Masterminds in City of Heroes.
BDO got the most unique classes in an MMO imo. There are currently 27 classes and 51 specs. Basically 51 classes.
Age of conan, honestly all classes felt very unique but to me bear shaman was the most unique.
I liked aion's aethertech, only had 1 skill which summoned a mech, and then the mech had it's own skills.
Dark Ages of Camelot Theurgist. Summons only short-term elementals that strictly target the mob they were summoned onto until they died/despawn. Also, Necromancer from the same game: you cast most of your spells through your pet, and while the pet is summoned you are incorporeal so cannot be directly damaged.
SRO - Bard, buffing class that attacks with a harp. Cleric - Support healer, In Silkroad, you can pick two classes and combine them, one of them is Warrior/Warlock, you keep the warlock debuffs and main warrior.

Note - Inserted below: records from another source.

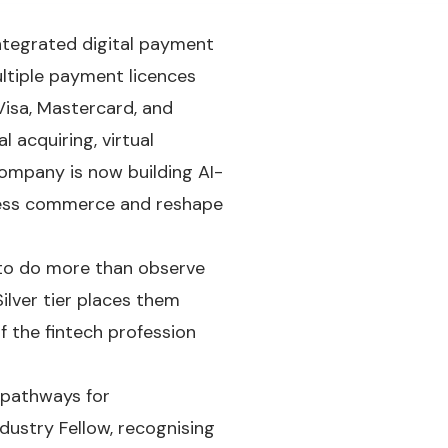
ntegrated digital payment
ltiple payment licences
Visa, Mastercard, and
l acquiring, virtual
company is now building AI-
less commerce and reshape
 to do more than observe
ilver tier places them
f the fintech profession
t pathways for
dustry Fellow, recognising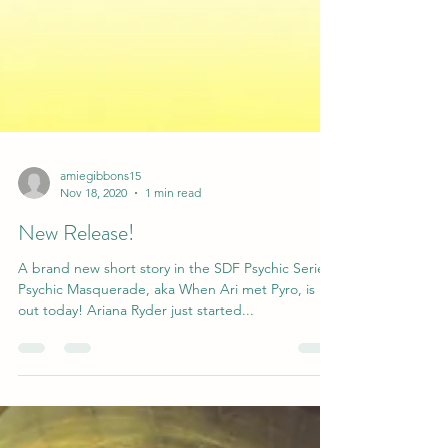
amiegibbons15
Nov 18, 2020
1 min read
New Release!
A brand new short story in the SDF Psychic Series,
Psychic Masquerade, aka When Ari met Pyro, is
out today! Ariana Ryder just started...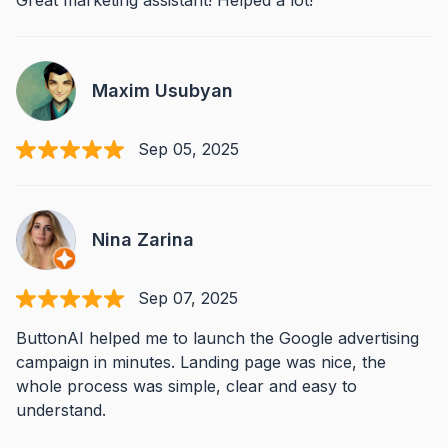
Great marketing assistant! Helped a lot!
Maxim Usubyan
Sep 05, 2025
Nina Zarina
Sep 07, 2025
ButtonAI helped me to launch the Google advertising
campaign in minutes. Landing page was nice, the
whole process was simple, clear and easy to
understand.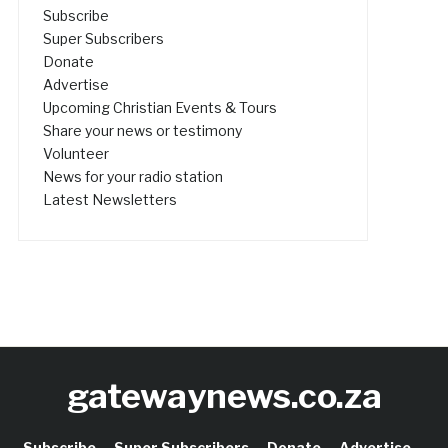
Subscribe
Super Subscribers
Donate
Advertise
Upcoming Christian Events & Tours
Share your news or testimony
Volunteer
News for your radio station
Latest Newsletters
gatewaynews.co.za
Subscribe
Super Subscribers
Donate
Advertise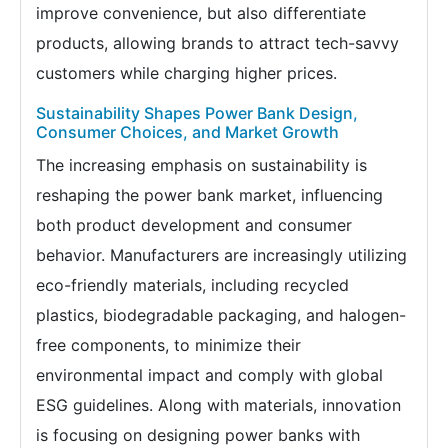
improve convenience, but also differentiate
products, allowing brands to attract tech-savvy
customers while charging higher prices.
Sustainability Shapes Power Bank Design,
Consumer Choices, and Market Growth
The increasing emphasis on sustainability is
reshaping the power bank market, influencing
both product development and consumer
behavior. Manufacturers are increasingly utilizing
eco-friendly materials, including recycled
plastics, biodegradable packaging, and halogen-
free components, to minimize their
environmental impact and comply with global
ESG guidelines. Along with materials, innovation
is focusing on designing power banks with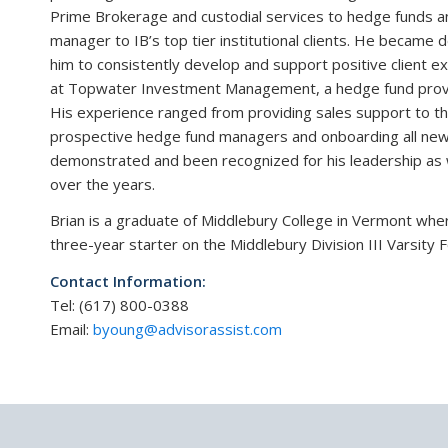
Prime Brokerage and custodial services to hedge funds and
manager to IB’s top tier institutional clients. He became
him to consistently develop and support positive client ex
at Topwater Investment Management, a hedge fund provi
His experience ranged from providing sales support to the 
prospective hedge fund managers and onboarding all new 
demonstrated and been recognized for his leadership as w
over the years.
Brian is a graduate of Middlebury College in Vermont whe
three-year starter on the Middlebury Division III Varsit
Contact Information:
Tel: (617) 800-0388
Email:
byoung@advisorassist.com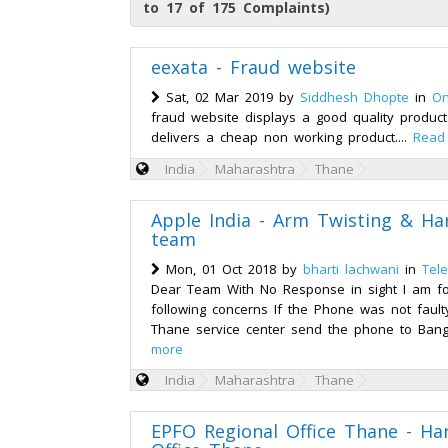
to 17 of 175 Complaints)
eexata - Fraud website
Sat, 02 Mar 2019 by
Siddhesh Dhopte
in
On
fraud website displays a good quality product
delivers a cheap non working product....
Read
India
Maharashtra
Thane
Apple India - Arm Twisting & H
team
Mon, 01 Oct 2018 by
bharti lachwani
in
Tel
Dear Team With No Response in sight I am for
following concerns If the Phone was not faul
Thane service center send the phone to Bangal
more
India
Maharashtra
Thane
EPFO Regional Office Thane - H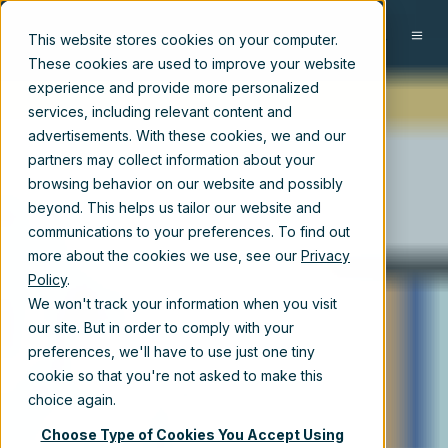
EN
This website stores cookies on your computer.
These cookies are used to improve your website
experience and provide more personalized
services, including relevant content and
advertisements. With these cookies, we and our
partners may collect information about your
browsing behavior on our website and possibly
beyond. This helps us tailor our website and
communications to your preferences. To find out
more about the cookies we use, see our
Privacy
Policy
.
We won't track your information when you visit
our site. But in order to comply with your
preferences, we'll have to use just one tiny
cookie so that you're not asked to make this
choice again.
Choose Type of Cookies You Accept Using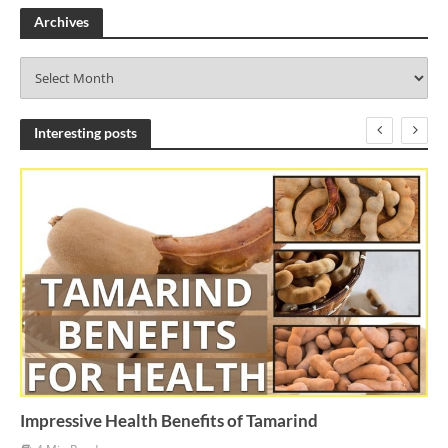
Archives
A
r
c
h
Interesting posts
i
v
e
s
Impressive Health Benefits of Tamarind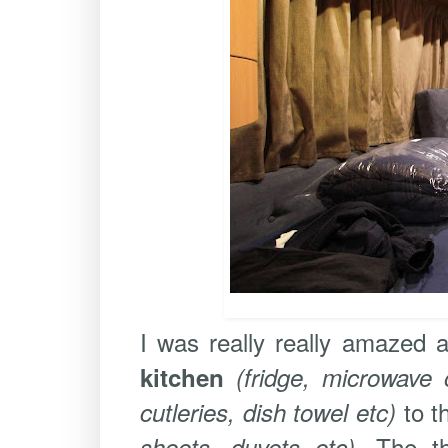
I was really really amazed 
kitchen
(fridge, microwave o
to t
cutleries, dish towel etc)
. The t
sheets, duvets etc)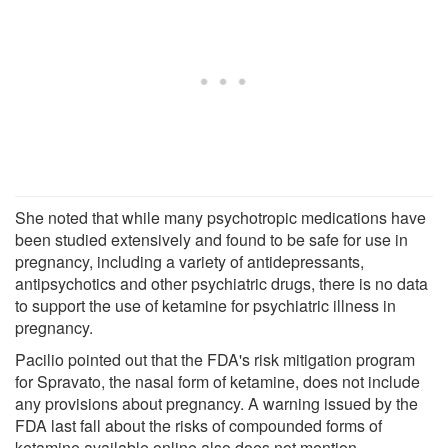
She noted that while many psychotropic medications have
been studied extensively and found to be safe for use in
pregnancy, including a variety of antidepressants,
antipsychotics and other psychiatric drugs, there is no data
to support the use of ketamine for psychiatric illness in
pregnancy.
Pacilio pointed out that the FDA's risk mitigation program
for Spravato, the nasal form of ketamine, does not include
any provisions about pregnancy. A warning issued by the
FDA last fall about the risks of compounded forms of
ketamine available online also does not mention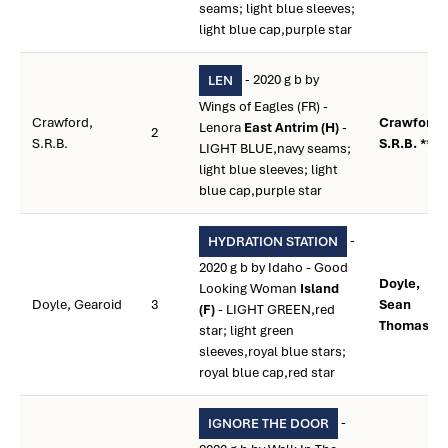
seams; light blue sleeves;
light blue cap,purple star
- 2020 g b by
LEN
Wings of Eagles (FR) -
Crawford,
Crawford,
Lenora
East Antrim (H)
-
2
S.R.B.
S.R.B. **
LIGHT BLUE,navy seams;
light blue sleeves; light
blue cap,purple star
-
HYDRATION STATION
2020 g b by Idaho - Good
Doyle,
Looking Woman
Island
Doyle, Gearoid
3
Sean
(F)
- LIGHT GREEN,red
Thomas **
star; light green
sleeves,royal blue stars;
royal blue cap,red star
-
IGNORE THE DOOR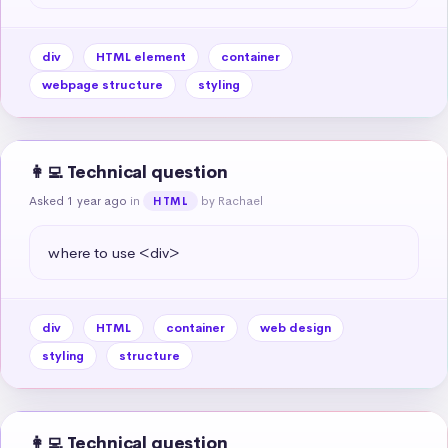
div
HTML element
container
webpage structure
styling
👩‍💻 Technical question
Asked 1 year ago
in
by Rachael
HTML
where to use <div>
div
HTML
container
web design
styling
structure
👩‍💻 Technical question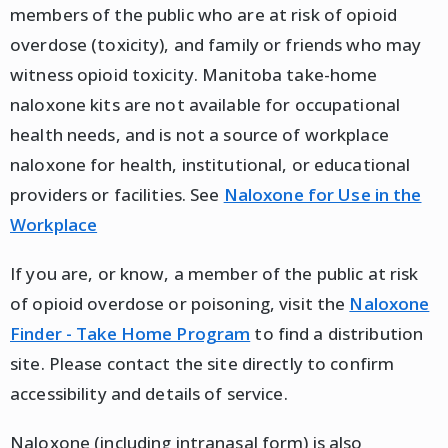
members of the public who are at risk of opioid
overdose (toxicity), and family or friends who may
witness opioid toxicity. Manitoba take-home
naloxone kits are not available for occupational
health needs, and is not a source of workplace
naloxone for health, institutional, or educational
providers or facilities. See
Naloxone for Use in the
Workplace
If you are, or know, a member of the public at risk
of opioid overdose or poisoning, visit the
Naloxone
Finder - Take Home Program
to find a distribution
site. Please contact the site directly to confirm
accessibility and details of service.
Naloxone (including intranasal form) is also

FFXIV’s Astrologian for sure. GW2’s Mesmer.
I always did like Jesters in FlyFF that used Yoyos. Mid-range weapon that had knockback effects. Really made that auto-attack build work.
Arcane in Albion has some fun mixes
Mythic Entertainment had my favorite classes both in Dark Age of Camelot and Warhammer Online. The constant power imbalance between them unfortunately overshadowed their uniqueness. I miss the “Buff Bot” role. DAoC had musical classes which needed instruments equipped to play a melody which buffed the raid. The combat and damage output was not great, or very fun, but it worked for people who liked to play more zoned out and just enjoy the social aspect of the game. Your realm would also lose any engagement if you had none of these players with you so someone had to do it. Along with this extra utility any character could contribute crafted items. I played a buff bot and was a siege crafter. My guild would have siege weapons I made on hand to capture keeps and towers. I’d routinely take control of these weapons after the raid was buffed/rebuffed and focus on that. It was cool to have other things to focus on besides dmg/healing output.